Nachdem man ja zuweilen und vor allem leider immer wieder lesen kann, dass Menschen ohne Malatschik ja sowieso keine Ahnung haben, nicht nachvollziehen können, was es heißt, Malatschik zu haben, und auch sonst insgesamt eher abschätzig behandelt werden, will ich mal den Versuch unternehmen und mich vor allem selbst betrachten, was ich denn so für eine Haltung mir selbst, „Behinderten“ und „Nicht-Behinderten“ gegenüber so habe.

Also angefangen hat das ja alles viel früher, als ich da wart ein Kind:

ich erinnere mich deutlich, dass mir damals oftmals jegliches Gebrechen, Alter oder Behinderungen deutlich suspekt vorgekommen sind. Zu sehen, dass mit anderen offensichtlich etwas nicht stimmt, hat mich eher peinlich berührt, vielleicht überfordert, und vor allem, diese Menschen waren mir irgendwie suspekt.

„Du Spast“ war ein durchaus beliebtes Schimpfwort, „Du bist ja behindert“ ebenso nicht gerade freundlich gemeint… .

Dass ich meinen Zivildienst in einer Behindertenwerkstatt erbracht habe, und inzwischen (schon lange vor Diagnosestellung) ein Projekt bzw. Verein im Bereich der Behindertenhilfe für Kinder und Jugendliche gegründet habe, hat mich mit der Problematik ein wenig vertrauter gemacht, aber wirklich nahe, habe ich mich weiterhin Behinderten gegenüber nicht wirklich gefühlt. Irgendwie waren die eben „anders“.

Und ehrlich, soviel Engagement hab ich mir dann doch nicht gewünscht, dass ich nun auch selbst einen Schwerbehindertenausweis in der Tasche habe, und nun irgendwie, ich kann es nicht leugnen, „zum Club“ dazugehöre.

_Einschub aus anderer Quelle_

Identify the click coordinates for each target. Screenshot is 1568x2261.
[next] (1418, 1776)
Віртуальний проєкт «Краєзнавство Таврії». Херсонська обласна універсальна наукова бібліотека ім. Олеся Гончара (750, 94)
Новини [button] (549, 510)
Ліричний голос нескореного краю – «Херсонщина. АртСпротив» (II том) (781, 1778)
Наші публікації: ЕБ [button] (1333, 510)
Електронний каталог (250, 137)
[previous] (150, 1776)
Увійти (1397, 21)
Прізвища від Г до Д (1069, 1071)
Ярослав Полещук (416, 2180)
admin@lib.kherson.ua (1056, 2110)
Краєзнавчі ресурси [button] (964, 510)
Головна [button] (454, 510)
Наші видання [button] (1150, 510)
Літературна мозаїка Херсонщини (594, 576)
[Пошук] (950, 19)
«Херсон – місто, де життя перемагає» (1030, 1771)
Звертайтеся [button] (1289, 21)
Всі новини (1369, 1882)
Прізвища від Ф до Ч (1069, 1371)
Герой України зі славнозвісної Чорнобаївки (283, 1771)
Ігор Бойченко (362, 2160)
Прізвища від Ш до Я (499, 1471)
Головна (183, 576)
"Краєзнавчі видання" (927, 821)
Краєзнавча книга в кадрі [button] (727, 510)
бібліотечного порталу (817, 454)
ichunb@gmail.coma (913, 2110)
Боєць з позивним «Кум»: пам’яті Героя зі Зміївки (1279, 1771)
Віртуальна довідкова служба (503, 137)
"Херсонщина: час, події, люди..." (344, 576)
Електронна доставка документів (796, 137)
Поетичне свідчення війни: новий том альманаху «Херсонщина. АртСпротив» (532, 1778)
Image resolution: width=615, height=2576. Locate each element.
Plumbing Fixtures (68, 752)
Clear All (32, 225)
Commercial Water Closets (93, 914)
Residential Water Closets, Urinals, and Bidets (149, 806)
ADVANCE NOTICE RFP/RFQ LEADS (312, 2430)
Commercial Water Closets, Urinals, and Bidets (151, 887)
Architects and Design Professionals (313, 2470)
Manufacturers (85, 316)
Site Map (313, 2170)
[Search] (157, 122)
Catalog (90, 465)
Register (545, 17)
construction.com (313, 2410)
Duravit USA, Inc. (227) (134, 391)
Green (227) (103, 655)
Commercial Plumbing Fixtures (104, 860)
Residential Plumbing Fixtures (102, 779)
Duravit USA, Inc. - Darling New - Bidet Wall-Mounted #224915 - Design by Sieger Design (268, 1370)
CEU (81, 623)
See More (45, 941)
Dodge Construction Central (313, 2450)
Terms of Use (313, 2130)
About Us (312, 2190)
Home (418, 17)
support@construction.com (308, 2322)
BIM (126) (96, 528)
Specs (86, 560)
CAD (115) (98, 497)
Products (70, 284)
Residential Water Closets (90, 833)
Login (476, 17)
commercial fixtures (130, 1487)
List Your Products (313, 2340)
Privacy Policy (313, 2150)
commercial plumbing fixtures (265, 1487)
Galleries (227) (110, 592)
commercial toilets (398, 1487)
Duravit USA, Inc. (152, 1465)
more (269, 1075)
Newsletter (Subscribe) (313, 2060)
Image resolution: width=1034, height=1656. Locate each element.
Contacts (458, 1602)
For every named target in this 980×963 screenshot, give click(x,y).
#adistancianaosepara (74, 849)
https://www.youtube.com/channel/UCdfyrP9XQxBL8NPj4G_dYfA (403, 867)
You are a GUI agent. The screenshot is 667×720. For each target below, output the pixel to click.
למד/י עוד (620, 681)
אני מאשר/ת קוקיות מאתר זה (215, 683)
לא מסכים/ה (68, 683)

Schnell sieht man die Dinge ein wenig anders, ist man selbst betroffen, keine Frage, nur inzwischen sehe ich eher die Gefahr, dass ich mich vorwiegend über meine Schwierigkeiten und Behinderungen definiere.

Ich habe Spastiken. Upppps!? Moment mal, bin ich nun ein Spast? Diese Frage tut weh!

Was heißt dies nun für das Bild in mir von mir selbst? Ich kann nicht glauben, dass der (kindliche) Anteil von mir, dem das alles doch mal so suspekt war, nun gänzlich verschwunden sein soll. Ich bin behindert, was heißt das nun?

Man stelle sich mal einen Jesus bei der Bergpredigt vor, der stottert und oder hinkt.

Was ist aus dem Ideal der Unversehrtheit geworden, wie sehr kann ich mich damit noch selbst ernst nehmen? Zumindest ich für mich, finde es alles andere als einfach, mich als Behinderten noch genauso erst zu nehmen und gern zu haben, wie dies davor möglich war.

Ist man vom Leben derart „enttäuscht“ worden, dann ist man sicher auch frustriert, gekränkt, voller Neid und Aggressionen, und ich glaube, man glaubt lieber den gesund und strahlend lebensfroh aussehenden Mitmenschen, als jenen, dennen man ihr Probleme schon ansehen kann. (Man stelle sich die neue Zebra-WischundWeg-Werbung vor, als da sei ein Behinderter, der traurig schaut, und behauptet, dass Zebra die Tränen saug- und reißfest wischundweg-wischt…)

(also übrigens genau das Gegenteil der Haltung, die Nicht-Behinderten hätten keine Ahnung…)

Ich glaube, dass auch wir alle solche Anteile in uns haben könnten, die die eigene Behinderung sehr abschätzig und diffamierend betrachten und behandeln.(Das „Unbewußte“ so hört man gelegentlich kennt keine Zeit, und das Kind von damals mag zumindest dort sein Recht fordern…)

Vielleicht ist es wichtig, diese Anteile zu finden, anzuerkennen, vielleicht zu beruhigen, zu trösten, und vielleicht wird es damit auch leichter, freundlicher nicht nur mit sich selbst sondern auch mit anderen umzugehen.

Ich halte es mit diesen Gedanken für sehr bedeutsam, sich vor allem die Anteile von sich selbst anzuschauen, die Behinderte und auch die eigene Behinderung gänzlich suspekt finden, und ich glaube, dass es zumindest in mir da eine Menge innerer Konflikte in der Betrachtungsweise gibt, die nicht so ganz konsequenzenlos bleiben… .

Über die Mitteilung Eurer Ideen und Anmerkungen würde ich mich sehr freuen.